Extracted data entries
*** Begin section ***

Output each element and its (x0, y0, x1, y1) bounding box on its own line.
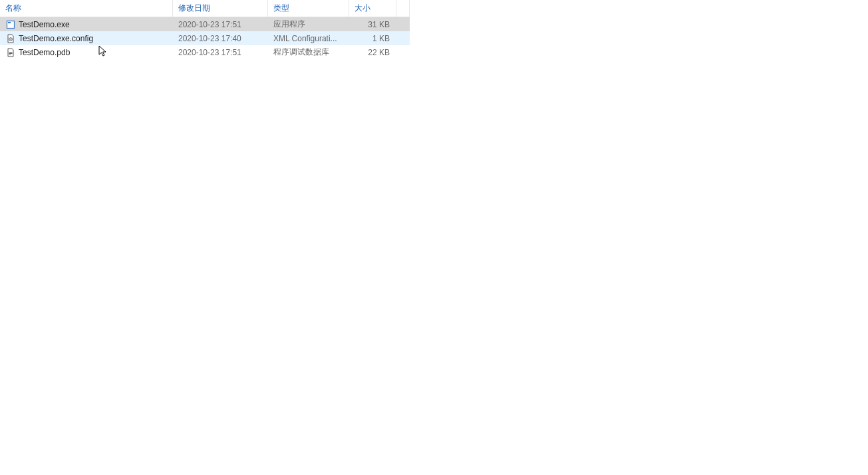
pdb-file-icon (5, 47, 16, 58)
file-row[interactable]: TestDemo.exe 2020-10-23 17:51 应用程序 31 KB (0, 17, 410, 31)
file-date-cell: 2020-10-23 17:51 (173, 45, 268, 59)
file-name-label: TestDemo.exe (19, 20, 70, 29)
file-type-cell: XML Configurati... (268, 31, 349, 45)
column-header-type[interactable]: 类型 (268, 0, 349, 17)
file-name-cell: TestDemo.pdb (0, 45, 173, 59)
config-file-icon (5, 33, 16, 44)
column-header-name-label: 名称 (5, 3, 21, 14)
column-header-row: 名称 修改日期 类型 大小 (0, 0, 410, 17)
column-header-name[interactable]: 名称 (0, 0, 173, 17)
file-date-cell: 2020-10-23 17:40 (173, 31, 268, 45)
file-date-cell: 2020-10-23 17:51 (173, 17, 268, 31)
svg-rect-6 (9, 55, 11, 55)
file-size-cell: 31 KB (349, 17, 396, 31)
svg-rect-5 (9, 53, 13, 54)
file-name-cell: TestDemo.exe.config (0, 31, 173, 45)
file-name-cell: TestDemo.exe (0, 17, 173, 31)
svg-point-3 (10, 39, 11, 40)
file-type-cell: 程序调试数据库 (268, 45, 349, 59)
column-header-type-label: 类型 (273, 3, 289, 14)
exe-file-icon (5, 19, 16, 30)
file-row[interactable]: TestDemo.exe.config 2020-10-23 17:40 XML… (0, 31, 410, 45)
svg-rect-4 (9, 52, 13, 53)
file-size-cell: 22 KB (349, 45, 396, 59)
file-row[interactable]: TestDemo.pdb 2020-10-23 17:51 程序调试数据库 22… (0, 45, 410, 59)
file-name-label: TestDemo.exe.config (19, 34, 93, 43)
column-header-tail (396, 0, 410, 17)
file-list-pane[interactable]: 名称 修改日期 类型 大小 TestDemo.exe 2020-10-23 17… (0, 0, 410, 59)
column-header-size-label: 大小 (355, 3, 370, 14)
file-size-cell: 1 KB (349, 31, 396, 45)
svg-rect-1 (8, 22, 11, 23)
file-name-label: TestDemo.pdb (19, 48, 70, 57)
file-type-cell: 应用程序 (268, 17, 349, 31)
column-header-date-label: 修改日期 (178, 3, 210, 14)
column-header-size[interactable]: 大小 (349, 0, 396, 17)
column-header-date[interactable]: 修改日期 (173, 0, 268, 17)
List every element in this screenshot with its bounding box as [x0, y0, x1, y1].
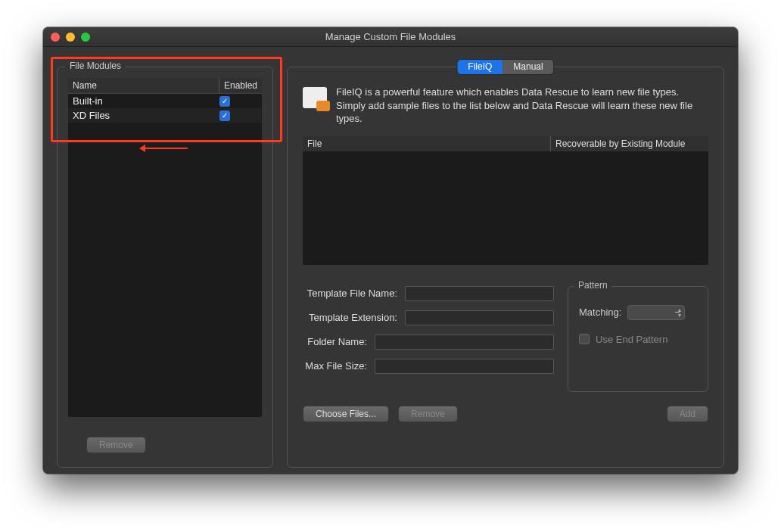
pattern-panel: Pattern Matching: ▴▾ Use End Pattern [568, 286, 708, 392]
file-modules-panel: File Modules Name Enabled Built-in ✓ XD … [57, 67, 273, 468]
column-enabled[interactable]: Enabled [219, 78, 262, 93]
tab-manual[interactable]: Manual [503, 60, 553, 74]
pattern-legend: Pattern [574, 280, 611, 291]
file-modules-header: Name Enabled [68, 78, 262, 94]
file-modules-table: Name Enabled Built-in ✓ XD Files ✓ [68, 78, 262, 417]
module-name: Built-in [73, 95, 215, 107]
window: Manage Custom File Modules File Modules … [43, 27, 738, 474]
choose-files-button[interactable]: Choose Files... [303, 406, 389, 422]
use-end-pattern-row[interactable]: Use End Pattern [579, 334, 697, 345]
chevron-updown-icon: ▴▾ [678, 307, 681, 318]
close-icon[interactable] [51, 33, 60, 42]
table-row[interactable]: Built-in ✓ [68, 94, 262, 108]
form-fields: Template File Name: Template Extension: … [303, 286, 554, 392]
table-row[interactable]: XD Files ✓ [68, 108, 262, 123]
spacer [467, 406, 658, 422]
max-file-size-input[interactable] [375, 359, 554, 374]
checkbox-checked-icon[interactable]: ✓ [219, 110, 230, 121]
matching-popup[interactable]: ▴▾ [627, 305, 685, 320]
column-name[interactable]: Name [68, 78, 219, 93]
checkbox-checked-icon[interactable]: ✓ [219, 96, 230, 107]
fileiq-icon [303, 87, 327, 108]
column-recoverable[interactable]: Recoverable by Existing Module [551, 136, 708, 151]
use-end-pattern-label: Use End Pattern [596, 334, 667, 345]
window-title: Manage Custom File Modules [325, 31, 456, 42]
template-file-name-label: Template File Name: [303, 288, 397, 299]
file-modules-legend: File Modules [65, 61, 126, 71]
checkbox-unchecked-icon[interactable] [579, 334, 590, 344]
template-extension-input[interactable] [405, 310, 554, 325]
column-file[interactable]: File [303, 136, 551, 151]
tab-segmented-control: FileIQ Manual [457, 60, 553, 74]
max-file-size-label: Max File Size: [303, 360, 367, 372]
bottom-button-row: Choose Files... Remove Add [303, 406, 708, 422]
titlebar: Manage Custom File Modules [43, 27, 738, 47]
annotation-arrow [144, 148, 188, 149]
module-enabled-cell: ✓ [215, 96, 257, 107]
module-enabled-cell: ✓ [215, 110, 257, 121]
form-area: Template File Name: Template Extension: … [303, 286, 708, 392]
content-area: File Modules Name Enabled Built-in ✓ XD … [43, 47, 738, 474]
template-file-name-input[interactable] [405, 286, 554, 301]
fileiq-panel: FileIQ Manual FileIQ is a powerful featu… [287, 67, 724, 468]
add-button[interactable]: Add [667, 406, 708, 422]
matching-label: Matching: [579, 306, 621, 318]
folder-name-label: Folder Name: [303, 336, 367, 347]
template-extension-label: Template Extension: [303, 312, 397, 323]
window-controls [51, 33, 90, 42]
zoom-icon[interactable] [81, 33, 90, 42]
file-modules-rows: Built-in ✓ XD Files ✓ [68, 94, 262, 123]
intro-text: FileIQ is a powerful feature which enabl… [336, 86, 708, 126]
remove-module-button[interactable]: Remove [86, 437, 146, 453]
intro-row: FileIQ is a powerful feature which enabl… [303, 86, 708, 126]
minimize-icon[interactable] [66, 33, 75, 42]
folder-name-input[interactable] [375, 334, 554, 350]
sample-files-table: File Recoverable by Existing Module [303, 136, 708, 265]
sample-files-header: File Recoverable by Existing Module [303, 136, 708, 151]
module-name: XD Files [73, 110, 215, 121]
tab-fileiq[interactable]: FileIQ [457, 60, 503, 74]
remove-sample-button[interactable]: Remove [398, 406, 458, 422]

*** End section ***

:: GOAL OF THE EXERCISE ::
Copy all entries exactly; skip pictures.

:: EXPECTED ANSWER ::
Output each element and its (x0, y0, x1, y1) bounding box on its own line.
pdb-file-icon (5, 47, 16, 58)
file-row[interactable]: TestDemo.exe 2020-10-23 17:51 应用程序 31 KB (0, 17, 410, 31)
file-date-cell: 2020-10-23 17:51 (173, 45, 268, 59)
file-name-label: TestDemo.exe (19, 20, 70, 29)
file-type-cell: XML Configurati... (268, 31, 349, 45)
column-header-type[interactable]: 类型 (268, 0, 349, 17)
file-name-cell: TestDemo.pdb (0, 45, 173, 59)
config-file-icon (5, 33, 16, 44)
column-header-name-label: 名称 (5, 3, 21, 14)
column-header-row: 名称 修改日期 类型 大小 (0, 0, 410, 17)
column-header-name[interactable]: 名称 (0, 0, 173, 17)
file-date-cell: 2020-10-23 17:40 (173, 31, 268, 45)
file-date-cell: 2020-10-23 17:51 (173, 17, 268, 31)
svg-rect-6 (9, 55, 11, 55)
file-size-cell: 31 KB (349, 17, 396, 31)
svg-rect-5 (9, 53, 13, 54)
file-name-cell: TestDemo.exe.config (0, 31, 173, 45)
file-name-cell: TestDemo.exe (0, 17, 173, 31)
svg-point-3 (10, 39, 11, 40)
file-type-cell: 程序调试数据库 (268, 45, 349, 59)
column-header-type-label: 类型 (273, 3, 289, 14)
exe-file-icon (5, 19, 16, 30)
file-row[interactable]: TestDemo.exe.config 2020-10-23 17:40 XML… (0, 31, 410, 45)
svg-rect-4 (9, 52, 13, 53)
file-size-cell: 22 KB (349, 45, 396, 59)
file-row[interactable]: TestDemo.pdb 2020-10-23 17:51 程序调试数据库 22… (0, 45, 410, 59)
file-name-label: TestDemo.exe.config (19, 34, 93, 43)
column-header-tail (396, 0, 410, 17)
file-list-pane[interactable]: 名称 修改日期 类型 大小 TestDemo.exe 2020-10-23 17… (0, 0, 410, 59)
column-header-size-label: 大小 (355, 3, 370, 14)
file-size-cell: 1 KB (349, 31, 396, 45)
svg-rect-1 (8, 22, 11, 23)
file-name-label: TestDemo.pdb (19, 48, 70, 57)
file-type-cell: 应用程序 (268, 17, 349, 31)
column-header-date-label: 修改日期 (178, 3, 210, 14)
column-header-size[interactable]: 大小 (349, 0, 396, 17)
column-header-date[interactable]: 修改日期 (173, 0, 268, 17)
List every element in this screenshot with its bounding box as [x0, y0, x1, y1].
pattern-panel: Pattern Matching: ▴▾ Use End Pattern [568, 286, 708, 392]
file-modules-panel: File Modules Name Enabled Built-in ✓ XD … [57, 67, 273, 468]
column-enabled[interactable]: Enabled [219, 78, 262, 93]
tab-manual[interactable]: Manual [503, 60, 553, 74]
pattern-legend: Pattern [574, 280, 611, 291]
file-modules-header: Name Enabled [68, 78, 262, 94]
file-modules-table: Name Enabled Built-in ✓ XD Files ✓ [68, 78, 262, 417]
module-name: Built-in [73, 95, 215, 107]
window: Manage Custom File Modules File Modules … [43, 27, 738, 474]
choose-files-button[interactable]: Choose Files... [303, 406, 389, 422]
use-end-pattern-row[interactable]: Use End Pattern [579, 334, 697, 345]
chevron-updown-icon: ▴▾ [678, 307, 681, 318]
close-icon[interactable] [51, 33, 60, 42]
table-row[interactable]: Built-in ✓ [68, 94, 262, 108]
form-fields: Template File Name: Template Extension: … [303, 286, 554, 392]
table-row[interactable]: XD Files ✓ [68, 108, 262, 123]
spacer [467, 406, 658, 422]
max-file-size-input[interactable] [375, 359, 554, 374]
checkbox-checked-icon[interactable]: ✓ [219, 110, 230, 121]
matching-popup[interactable]: ▴▾ [627, 305, 685, 320]
column-name[interactable]: Name [68, 78, 219, 93]
checkbox-checked-icon[interactable]: ✓ [219, 96, 230, 107]
fileiq-icon [303, 87, 327, 108]
column-recoverable[interactable]: Recoverable by Existing Module [551, 136, 708, 151]
use-end-pattern-label: Use End Pattern [596, 334, 667, 345]
window-title: Manage Custom File Modules [325, 31, 456, 42]
template-file-name-label: Template File Name: [303, 288, 397, 299]
file-modules-legend: File Modules [65, 61, 126, 71]
checkbox-unchecked-icon[interactable] [579, 334, 590, 344]
template-extension-input[interactable] [405, 310, 554, 325]
column-file[interactable]: File [303, 136, 551, 151]
tab-segmented-control: FileIQ Manual [457, 60, 553, 74]
max-file-size-label: Max File Size: [303, 360, 367, 372]
bottom-button-row: Choose Files... Remove Add [303, 406, 708, 422]
titlebar: Manage Custom File Modules [43, 27, 738, 47]
annotation-arrow [144, 148, 188, 149]
module-enabled-cell: ✓ [215, 96, 257, 107]
module-enabled-cell: ✓ [215, 110, 257, 121]
form-area: Template File Name: Template Extension: … [303, 286, 708, 392]
content-area: File Modules Name Enabled Built-in ✓ XD … [43, 47, 738, 474]
template-file-name-input[interactable] [405, 286, 554, 301]
fileiq-panel: FileIQ Manual FileIQ is a powerful featu… [287, 67, 724, 468]
add-button[interactable]: Add [667, 406, 708, 422]
matching-label: Matching: [579, 306, 621, 318]
folder-name-label: Folder Name: [303, 336, 367, 347]
template-extension-label: Template Extension: [303, 312, 397, 323]
window-controls [51, 33, 90, 42]
zoom-icon[interactable] [81, 33, 90, 42]
file-modules-rows: Built-in ✓ XD Files ✓ [68, 94, 262, 123]
intro-text: FileIQ is a powerful feature which enabl… [336, 86, 708, 126]
remove-module-button[interactable]: Remove [86, 437, 146, 453]
intro-row: FileIQ is a powerful feature which enabl… [303, 86, 708, 126]
minimize-icon[interactable] [66, 33, 75, 42]
folder-name-input[interactable] [375, 334, 554, 350]
sample-files-table: File Recoverable by Existing Module [303, 136, 708, 265]
sample-files-header: File Recoverable by Existing Module [303, 136, 708, 151]
module-name: XD Files [73, 110, 215, 121]
tab-fileiq[interactable]: FileIQ [457, 60, 503, 74]
remove-sample-button[interactable]: Remove [398, 406, 458, 422]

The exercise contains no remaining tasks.